Horatio smiled back. "That is true."

"And it's hard to get close to someone knowing how easy it is to lose them."

He looked away.

She noticed. "You ever felt like that?"

"I was married...very briefly."

"What happened?"

"She was murdered by a drug lord, to get to me."

"I'm so sorry." There was a long pause. "I never would have guessed you had that kind of loss in your past. You seem so...composed."

"So do you," he pointed out. "We learn...to keep going."

She blinked rapidly to keep the tears she felt prickling in her eyes from forming. "We try." She smiled and looked back at him.

The breeze picked up, rustling in the leaves of the palm tree.

Horatio didn't know why he did what he did then. He'd come to the garden with no intention but to talk to her. But her softly glowing beauty in the moonlight and the intimacy of their camaraderie drew him to her.

Sara didn't know why she tilted her head up to meet Horatio's lips as he leaned toward her. She told herself, even as their lips touched, that she shouldn't be doing this. She'd promised Grissom in her letter that he was her one and only. She'd stated that.

But then, she'd been wrong before.

Horatio was different. He was suave, warm, and exciting. It had taken Grissom years to give her a chance, and here was this man who'd known her for less than a week, and had already made a connection with her.

She had more in common with him than anyone she'd ever met.

He rested his lips on hers, and they didn't move. Then she lifted her hand to his cheek. He deepened the kiss. Sara forgot about her compunctions and wrapped her arms around his back. Her lips parted, and molded to fit his.

Horatio broke the kiss and slowly drew back, gazing at her.

As she realized what she had just done, she couldn't believe it. She got up and turned away.

He frowned and stood to join her, but he didn't touch her. "What's wrong?"

"Nothing. I'm sorry. It's not you. It's just...not...you," she finished quietly.

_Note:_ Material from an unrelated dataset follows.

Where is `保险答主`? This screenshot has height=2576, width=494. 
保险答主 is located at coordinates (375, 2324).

He saw her guilt and confusion, and the sudden weariness of her face as she fought against tears. He nodded with understanding. "He's a very lucky man," he said softly.

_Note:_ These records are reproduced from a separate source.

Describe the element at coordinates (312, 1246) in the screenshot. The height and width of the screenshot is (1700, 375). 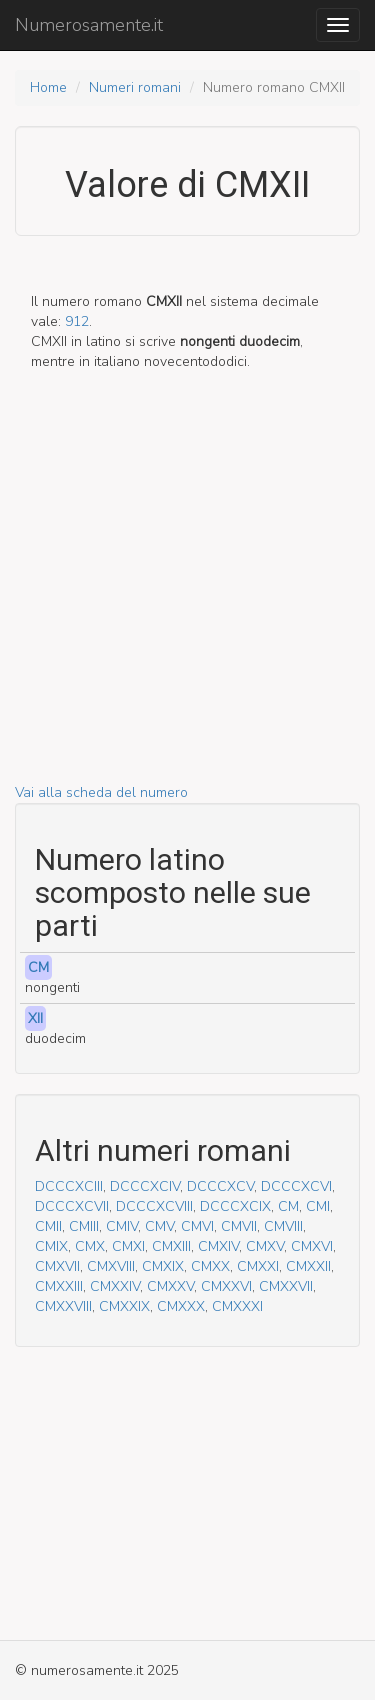 I see `CMXVI` at that location.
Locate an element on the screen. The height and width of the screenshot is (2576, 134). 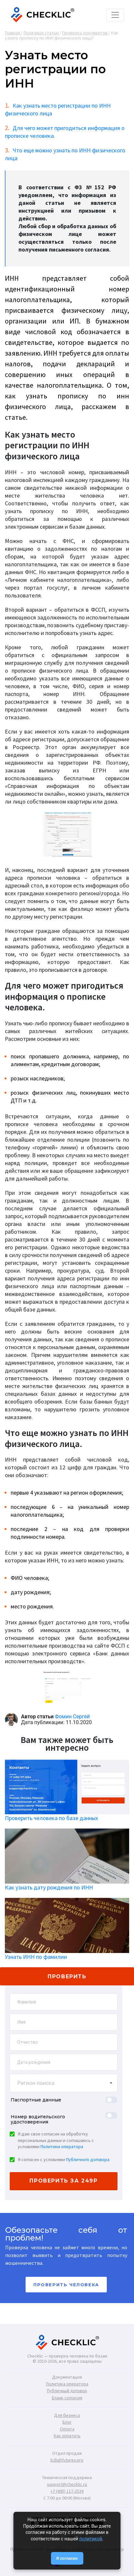 Публичного договора is located at coordinates (87, 2159).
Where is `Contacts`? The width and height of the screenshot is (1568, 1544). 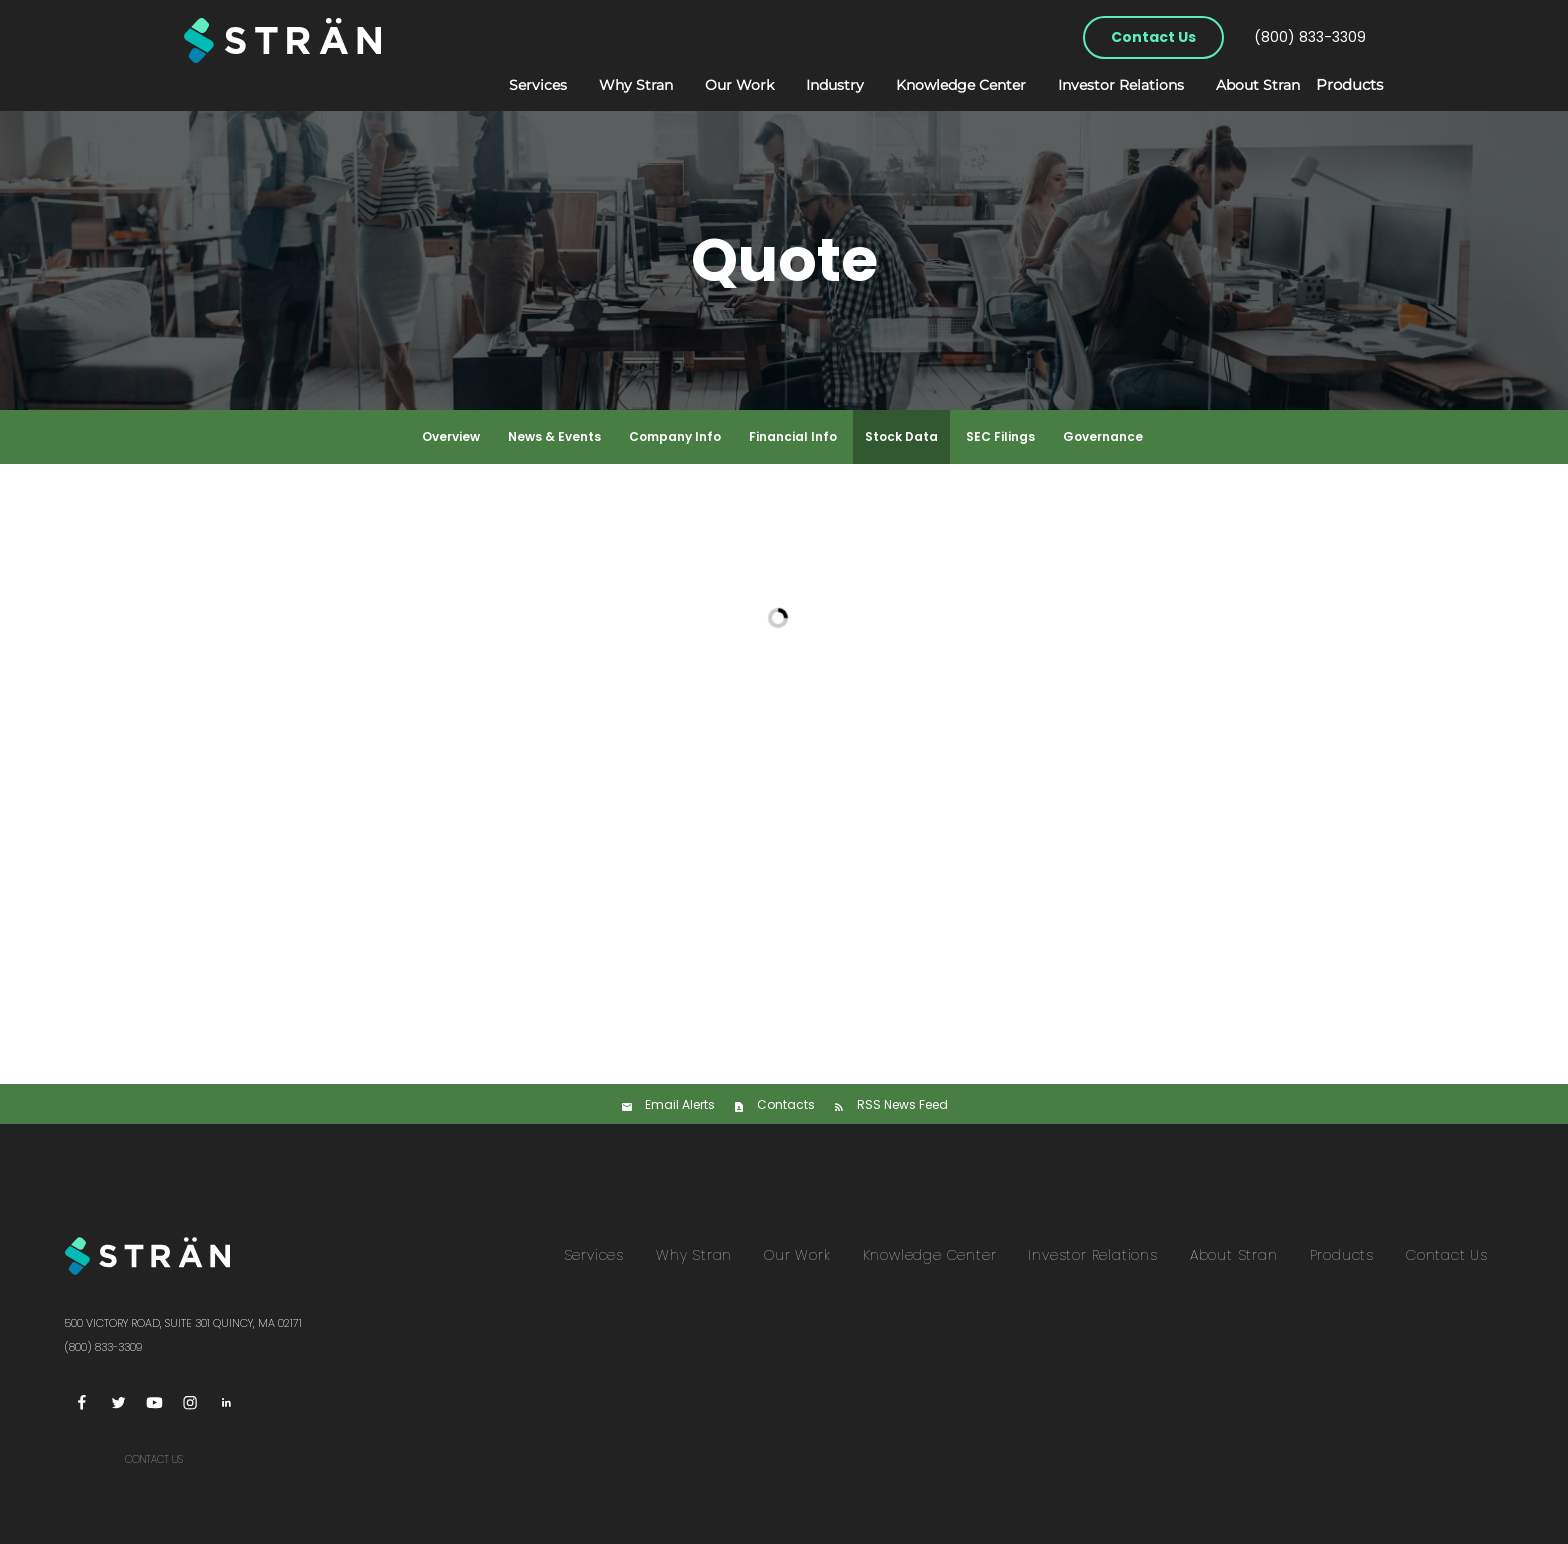 Contacts is located at coordinates (786, 1104).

"I think he would disagree. His fiancée left him, and didn't even have the guts to say goodbye in person."

"I'm sure he understands."

"Would you? I loved him more than anything else in the world, and I couldn't even stay in Vegas for him."

"Because it wasn't about him." Horatio moved next to her so he could see her face. She didn't meet his eyes. "It's about you. You have to know who you are before you can share your life with someone else."

Sara looked at him. In his eyes, instead of the anger and disappointment she'd been expecting, was sympathy. He kept her gaze for a long moment, then smiled gently.

"I'll see you tomorrow at the lab," he said, and began to walk away. "Goodnight, Sara."

She watched him walk away. She almost told him to wait. She wanted him to stay, wanted it with half her heart.